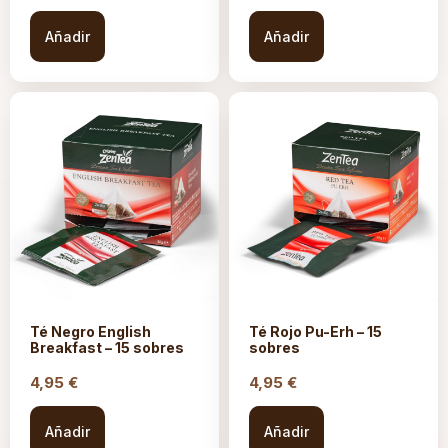
Añadir
Añadir
Té Negro English
Té Rojo Pu-Erh – 15
Breakfast – 15 sobres
sobres
4,95
€
4,95
€
Añadir
Añadir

## TASK REQUIREMENTS
Your answer must be the line containing "Breakfast – 15 sobres" and every line after it through the end of the records above, reproduced exactly and alone.

## SOLUTION
Breakfast – 15 sobres
sobres
4,95
€
4,95
€
Añadir
Añadir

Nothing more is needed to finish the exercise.